Seyed Siamdoust Seyed Alireza, Zaman Behrooz, Noorizad Samad, Alimian Mahzad, Barekati Mona
Department of Anesthesiology and Pain Medicine, Pain Research Center, School of Medicine, Iran University of Medical Sciences, Tehran, Iran.
School of Medicine, Iran University of Medical Sciences, Tehran, Iran.
Anesth Pain Med. 2023 Mar 29;13(2):e134819. doi: 10.5812/aapm-134819. eCollection 2023 Apr.
A tourniquet is used to control bleeding in the surgical field. Because part of the inner arm is innervated by the intercostobrachial nerve (ICBN), a tourniquet can cause intolerable pain.
The present study aimed to compare the effect of ICBN block with and without ultrasound (US) guidance on tourniquet pain after axillary block.

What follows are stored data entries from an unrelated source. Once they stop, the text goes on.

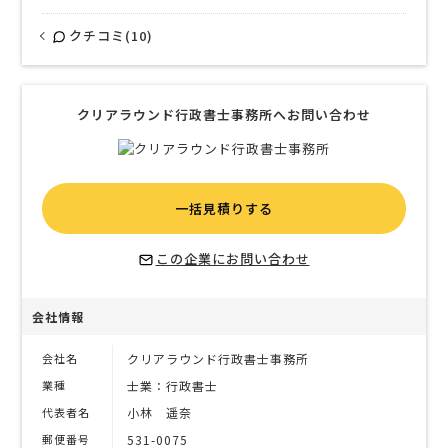
クチコミ(10)
クリアラウンド行政書士事務所へお問い合わせ
一括見積りする
この企業にお問い合わせ
会社情報
会社名
クリアラウンド行政書士事務所
業種
士業：行政書士
代表者名
小林 遥奈
郵便番号
531-0075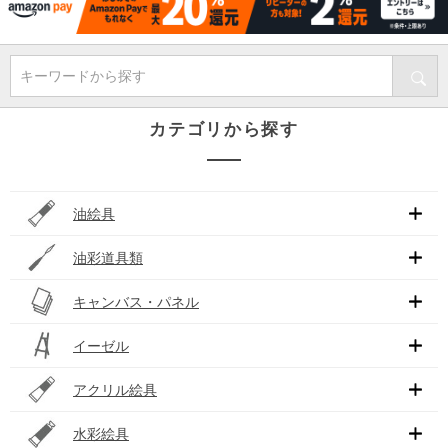
キーワードから探す
カテゴリから探す
油絵具
油彩道具類
キャンバス・パネル
イーゼル
アクリル絵具
水彩絵具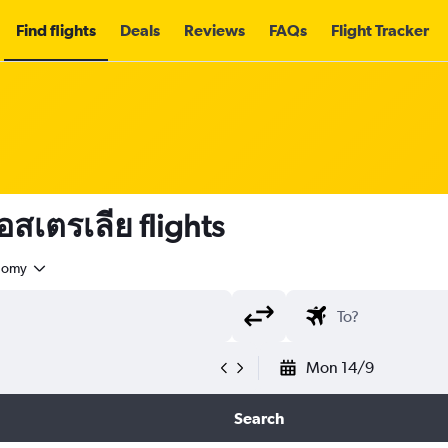
Find flights
Deals
Reviews
FAQs
Flight Tracker
สเตรเลีย flights
nomy
Mon 14/9
Search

This study was performed on 60 patients who were candidates for surgery. The patients were divided into 3 groups: the control group (n = 22), the traditional ICBN (TICBN) blockade group (n = 19), and the US-guided ICBN blockade group (n = 19). After the intervention, the duration of the onset and intensity of pain was recorded for all patients according to the Numeric Rating Scale (NRS). Data analysis was performed using SPSS.

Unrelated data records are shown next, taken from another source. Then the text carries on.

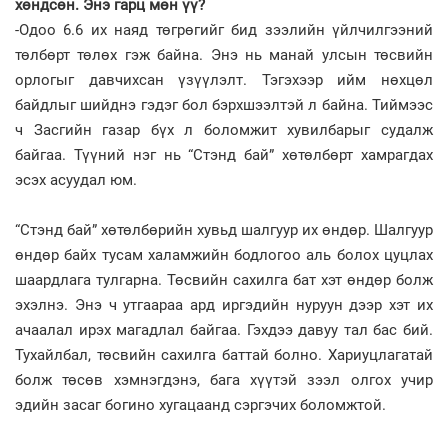
хөндсөн. Энэ гарц мөн үү?
-Одоо 6.6 их наяд төгрөгийг бид зээлийн үйлчилгээний
төлбөрт төлөх гэж байна. Энэ нь манай улсын төсвийн
орлогыг давчихсан үзүүлэлт. Тэгэхээр ийм нөхцөл
байдлыг шийднэ гэдэг бол бэрхшээлтэй л байна. Тиймээс
ч Засгийн газар бүх л боломжит хувилбарыг судалж
байгаа. Түүний нэг нь “Стэнд бай” хөтөлбөрт хамрагдах
эсэх асуудал юм.
“Стэнд бай” хөтөлбөрийн хувьд шалгуур их өндөр. Шалгуур
өндөр байх тусам халамжийн бодлогоо аль болох цуцлах
шаардлага тулгарна. Төсвийн сахилга бат хэт өндөр болж
эхэлнэ. Энэ ч утгаараа ард иргэдийн нуруун дээр хэт их
ачаалал ирэх магадлал байгаа. Гэхдээ давуу тал бас бий.
Тухайлбал, төсвийн сахилга баттай болно. Хариуцлагатай
болж төсөв хэмнэгдэнэ, бага хүүтэй зээл олгох учир
эдийн засаг богино хугацаанд сэргэчих боломжтой.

No significant differences were observed in demographic variables between the 3 groups (P > 0.05). The pain intensity in the TICBN blockade (P = 0.001) and US-guided ICBN blockade (P = 0.001) groups was significantly less than in the control group. The mean duration of pain onset was significantly higher in the TICBN blockade (P = 0.021) and US-guided ICBN blockade (P = 0.013) groups than in the control group. No significant difference was observed in the mean of pain intensity (P = 0.48) and the mean duration of pain onset (P = 0.44) between the US-guided ICBN blockade and TICBN blockade groups.
The pain caused by a tourniquet can be managed by ICBN block during hand and forearm surgery. It is recommended to use US guidance for more success and safety.

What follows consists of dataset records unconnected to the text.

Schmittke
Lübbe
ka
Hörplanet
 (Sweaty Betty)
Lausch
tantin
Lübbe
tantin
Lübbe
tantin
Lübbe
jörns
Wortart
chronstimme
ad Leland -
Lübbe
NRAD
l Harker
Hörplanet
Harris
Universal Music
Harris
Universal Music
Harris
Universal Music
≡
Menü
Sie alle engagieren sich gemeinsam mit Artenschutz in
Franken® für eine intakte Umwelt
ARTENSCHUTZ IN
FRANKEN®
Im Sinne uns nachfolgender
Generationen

止血带用于控制手术区域的出血。由于臂内侧部分由肋间臂神经(ICBN)支配,止血带可引起难以忍受的疼痛。
本研究旨在比较有超声(US)引导和无超声引导的ICBN阻滞对腋路阻滞后止血带疼痛的影响。
本研究对60例拟行手术的患者进行。患者分为3组:对照组(n = 22)、传统ICBN(TICBN)阻滞组(n = 19)和超声引导下ICBN阻滞组(n = 19)。干预后,根据数字评分量表(NRS)记录所有患者疼痛发作的持续时间和强度。使用SPSS进行数据分析。
3组间人口统计学变量无显著差异(P > 0.05)。TICBN阻滞组(P = 0.001)和超声引导下ICBN阻滞组(P = 0.001)的疼痛强度明显低于对照组。TICBN阻滞组(P = 0.021)和超声引导下ICBN阻滞组(P = 0.013)疼痛发作的平均持续时间明显高于对照组。超声引导下ICBN阻滞组与TICBN阻滞组在疼痛强度平均值(P = 0.48)和疼痛发作平均持续时间(P = 0.44)方面无显著差异。
在手部和前臂手术中,止血带引起的疼痛可通过ICBN阻滞来控制。建议使用超声引导以获得更高的成功率和安全性。